En fait, les situations les plus problématiques sont
souvent celles qui partagent un certain nombre de similitudes
d'une culture à une autre: les Américains et
les Français sourient et s'embrassent dans le cadre
de la vie sociale, mais ni le sourire ni le baiser (sous leurs
formes diverses...) n'ont exactement la même valeur
ou le même usage dans les deux cultures.
3.
L'immersion est collective et interactive
Être
en immersion signifie forcément être entouré
d'autres personnes avec qui on se trouve en interaction
(notion encore plus large que la communication). Quoique
l'apprentissage linguistique puisse sembler individuel, il
ne se réalise pleinement que dans le collectif,
et l'erreur la plus fréquemment commise par les néophytes
consiste à dissocier complètement l'apprentissage
linguistique individuel et le cadre collectif. La présence
d'autres personnes est un vecteur crucial d'apprentissage
individuel, comme on le voit à un niveau très
simple lorsqu'on se trouve confronté à un mot
inconnu: seul, on épuise rapidement ses ressources
et ses chances d'élucider le mot (à moins d'avoir
un dictionnaire... ce qui pose d'autres problèmes,
cependant); en revanche, on a de bien meilleures chances d'y
arriver à plusieurs, non seulement en joignant les
connaissances individuelles, mais aussi et surtout grâce
à l'interaction et au «remue-méninges»
qui permet de résoudre collectivement un problème
que nul n'aurait pu résoudre individuellement.
II.
Quelques stratégies pour l'immersion
1.
Se laisser «submerger» pour pouvoir «flotter»
La
plupart des gens qui se noient auraient survécu s'ils
s'étaient laissé flotter au lieu de se débattre.

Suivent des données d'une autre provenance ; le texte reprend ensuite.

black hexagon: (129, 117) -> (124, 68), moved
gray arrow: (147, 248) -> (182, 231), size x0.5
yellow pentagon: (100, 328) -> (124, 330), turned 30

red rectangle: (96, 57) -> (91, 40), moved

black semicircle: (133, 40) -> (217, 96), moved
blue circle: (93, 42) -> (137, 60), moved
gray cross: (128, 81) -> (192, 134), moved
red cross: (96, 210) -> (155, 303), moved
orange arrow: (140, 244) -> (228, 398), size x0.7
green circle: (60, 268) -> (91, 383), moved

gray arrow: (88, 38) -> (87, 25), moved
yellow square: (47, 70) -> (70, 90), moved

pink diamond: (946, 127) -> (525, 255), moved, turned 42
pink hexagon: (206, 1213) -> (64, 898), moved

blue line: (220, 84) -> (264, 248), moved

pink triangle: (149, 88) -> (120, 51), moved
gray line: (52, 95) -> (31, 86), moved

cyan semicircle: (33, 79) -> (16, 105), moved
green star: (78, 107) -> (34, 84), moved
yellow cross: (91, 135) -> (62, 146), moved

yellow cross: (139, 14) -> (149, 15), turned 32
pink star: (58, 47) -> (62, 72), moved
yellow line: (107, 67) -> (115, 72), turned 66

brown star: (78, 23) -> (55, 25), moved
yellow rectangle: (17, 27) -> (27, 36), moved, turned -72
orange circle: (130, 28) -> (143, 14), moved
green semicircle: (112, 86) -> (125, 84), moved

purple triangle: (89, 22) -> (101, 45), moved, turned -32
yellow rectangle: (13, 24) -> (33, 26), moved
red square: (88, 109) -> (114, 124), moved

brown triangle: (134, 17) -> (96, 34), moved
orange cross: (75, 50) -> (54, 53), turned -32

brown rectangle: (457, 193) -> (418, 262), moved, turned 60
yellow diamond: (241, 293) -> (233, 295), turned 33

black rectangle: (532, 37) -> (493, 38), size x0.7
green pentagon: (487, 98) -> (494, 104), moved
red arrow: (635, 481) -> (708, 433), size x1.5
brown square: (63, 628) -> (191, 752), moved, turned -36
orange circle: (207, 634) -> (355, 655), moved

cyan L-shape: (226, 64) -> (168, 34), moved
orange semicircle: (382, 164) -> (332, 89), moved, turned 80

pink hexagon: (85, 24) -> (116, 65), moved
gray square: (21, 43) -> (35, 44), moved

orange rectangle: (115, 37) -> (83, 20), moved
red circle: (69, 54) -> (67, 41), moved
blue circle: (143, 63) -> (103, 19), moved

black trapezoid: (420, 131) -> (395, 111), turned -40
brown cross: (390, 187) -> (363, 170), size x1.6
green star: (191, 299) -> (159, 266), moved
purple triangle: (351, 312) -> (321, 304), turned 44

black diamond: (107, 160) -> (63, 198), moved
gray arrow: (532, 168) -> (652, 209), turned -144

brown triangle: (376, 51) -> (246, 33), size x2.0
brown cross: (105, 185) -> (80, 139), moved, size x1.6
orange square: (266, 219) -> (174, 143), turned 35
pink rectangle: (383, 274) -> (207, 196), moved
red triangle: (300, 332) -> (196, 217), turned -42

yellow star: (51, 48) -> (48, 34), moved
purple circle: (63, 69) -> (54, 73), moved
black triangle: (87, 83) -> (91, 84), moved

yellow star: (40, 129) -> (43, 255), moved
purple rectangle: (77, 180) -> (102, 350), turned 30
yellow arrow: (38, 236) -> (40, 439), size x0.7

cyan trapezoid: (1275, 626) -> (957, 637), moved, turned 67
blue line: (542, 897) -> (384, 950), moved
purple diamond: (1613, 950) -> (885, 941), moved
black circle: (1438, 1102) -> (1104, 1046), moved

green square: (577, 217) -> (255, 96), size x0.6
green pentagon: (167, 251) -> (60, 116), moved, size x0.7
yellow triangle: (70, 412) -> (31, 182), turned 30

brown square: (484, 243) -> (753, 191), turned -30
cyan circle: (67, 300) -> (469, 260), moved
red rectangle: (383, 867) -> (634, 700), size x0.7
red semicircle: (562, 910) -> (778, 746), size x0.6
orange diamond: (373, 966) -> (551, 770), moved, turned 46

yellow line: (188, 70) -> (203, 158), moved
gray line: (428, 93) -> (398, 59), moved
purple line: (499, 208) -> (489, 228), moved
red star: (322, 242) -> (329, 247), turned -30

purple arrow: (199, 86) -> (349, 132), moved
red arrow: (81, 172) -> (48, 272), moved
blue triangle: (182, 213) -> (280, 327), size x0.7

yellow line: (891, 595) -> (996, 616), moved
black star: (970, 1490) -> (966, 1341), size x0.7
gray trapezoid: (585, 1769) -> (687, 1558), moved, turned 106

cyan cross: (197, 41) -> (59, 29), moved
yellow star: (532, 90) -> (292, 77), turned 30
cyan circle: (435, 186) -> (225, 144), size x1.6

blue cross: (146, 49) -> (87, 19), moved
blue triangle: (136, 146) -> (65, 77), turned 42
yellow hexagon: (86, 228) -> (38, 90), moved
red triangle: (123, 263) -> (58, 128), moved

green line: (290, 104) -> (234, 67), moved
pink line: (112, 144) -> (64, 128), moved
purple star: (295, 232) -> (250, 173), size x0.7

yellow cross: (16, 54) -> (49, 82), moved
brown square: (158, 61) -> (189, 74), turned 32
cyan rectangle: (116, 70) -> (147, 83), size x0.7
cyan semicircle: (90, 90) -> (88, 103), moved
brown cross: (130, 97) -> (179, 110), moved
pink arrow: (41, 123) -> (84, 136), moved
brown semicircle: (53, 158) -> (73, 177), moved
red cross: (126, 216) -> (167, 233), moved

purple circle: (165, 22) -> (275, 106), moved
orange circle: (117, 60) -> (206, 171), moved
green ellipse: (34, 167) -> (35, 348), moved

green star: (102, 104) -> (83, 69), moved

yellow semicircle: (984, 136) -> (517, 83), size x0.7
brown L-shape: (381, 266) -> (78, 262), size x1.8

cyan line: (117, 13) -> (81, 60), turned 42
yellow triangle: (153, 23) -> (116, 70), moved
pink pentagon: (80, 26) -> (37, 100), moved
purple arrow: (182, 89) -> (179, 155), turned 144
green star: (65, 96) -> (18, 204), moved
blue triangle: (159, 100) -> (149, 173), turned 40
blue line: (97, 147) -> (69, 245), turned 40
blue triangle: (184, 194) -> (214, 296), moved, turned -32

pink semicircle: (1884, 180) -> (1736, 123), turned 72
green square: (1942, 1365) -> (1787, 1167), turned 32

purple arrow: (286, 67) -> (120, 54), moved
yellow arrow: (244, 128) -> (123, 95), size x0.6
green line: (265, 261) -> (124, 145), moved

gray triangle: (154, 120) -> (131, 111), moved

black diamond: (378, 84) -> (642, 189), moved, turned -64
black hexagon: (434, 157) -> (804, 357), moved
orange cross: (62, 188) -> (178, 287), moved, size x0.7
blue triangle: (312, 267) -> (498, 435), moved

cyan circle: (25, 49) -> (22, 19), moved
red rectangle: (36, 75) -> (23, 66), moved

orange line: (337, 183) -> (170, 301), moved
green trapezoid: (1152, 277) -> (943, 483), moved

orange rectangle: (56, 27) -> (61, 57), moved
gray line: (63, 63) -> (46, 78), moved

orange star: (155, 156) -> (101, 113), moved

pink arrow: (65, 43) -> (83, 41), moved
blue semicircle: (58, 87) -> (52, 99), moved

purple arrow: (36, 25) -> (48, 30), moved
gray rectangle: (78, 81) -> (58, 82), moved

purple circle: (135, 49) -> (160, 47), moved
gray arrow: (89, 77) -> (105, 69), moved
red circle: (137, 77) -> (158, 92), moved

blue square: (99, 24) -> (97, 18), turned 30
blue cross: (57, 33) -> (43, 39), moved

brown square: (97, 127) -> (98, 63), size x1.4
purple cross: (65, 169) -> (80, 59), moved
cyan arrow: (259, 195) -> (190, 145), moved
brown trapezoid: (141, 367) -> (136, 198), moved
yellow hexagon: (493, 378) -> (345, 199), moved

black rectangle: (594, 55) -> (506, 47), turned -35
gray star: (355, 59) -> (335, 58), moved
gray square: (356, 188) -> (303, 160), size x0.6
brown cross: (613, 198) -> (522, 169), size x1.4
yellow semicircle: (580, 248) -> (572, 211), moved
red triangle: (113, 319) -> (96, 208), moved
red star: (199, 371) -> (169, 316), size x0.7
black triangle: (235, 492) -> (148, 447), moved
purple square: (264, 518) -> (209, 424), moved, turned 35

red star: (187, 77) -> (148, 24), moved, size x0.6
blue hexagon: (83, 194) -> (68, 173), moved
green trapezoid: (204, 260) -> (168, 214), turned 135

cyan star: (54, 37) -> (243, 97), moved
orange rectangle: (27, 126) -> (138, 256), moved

Il ne faut pas «résister» à l'immersion
en faisant trop d'efforts, mais se laisser porter. N'oublions
pas que l'être humain est naturellement prédisposé
à l'apprentissage communicatif, linguistique et culturel.
On a de bien meilleures chances d'apprendre et de se trouver
à l'aise si on se relaxez plutôt que de lutter.
En particulier...
- Penser
avant tout à communiquer, et pas à «produire
du langage». Il est toujours possible—et
parfois préférable!—de communiquer
efficacement avec un minimum de mots.
- Concevoir
la communication en termes de «tâche à
accomplir». Il faut se focaliser sur
la fonction, ensuite sur la forme, et
non le contraire. Lorsqu'on parvient à accomplir
la fonction, on peut se soucier du «comment»
l'accomplir avec une plus grande correction...
- Approcher
la communication de façon globale. On
tentera de comprendre les messages avec tout ce qui les
compose et les entoure (à l'oral comme à
l'écrit), plutôt que de tenter de saisir
des éléments isolés comme les mots:
on peut très bien interpréter certains messages
en ignorant la plupart des mots utilisés. Lorsqu'on
a une idée générale du sens du message,
on peut toujours ensuite, si on le désire — et
si on en a le temps! — s'attarder sur chacune
de ses composantes... mais ne mettons pas la charrue avant
les boeufs.
- Faitere
des fautes, prendre des risques... puis se corriger.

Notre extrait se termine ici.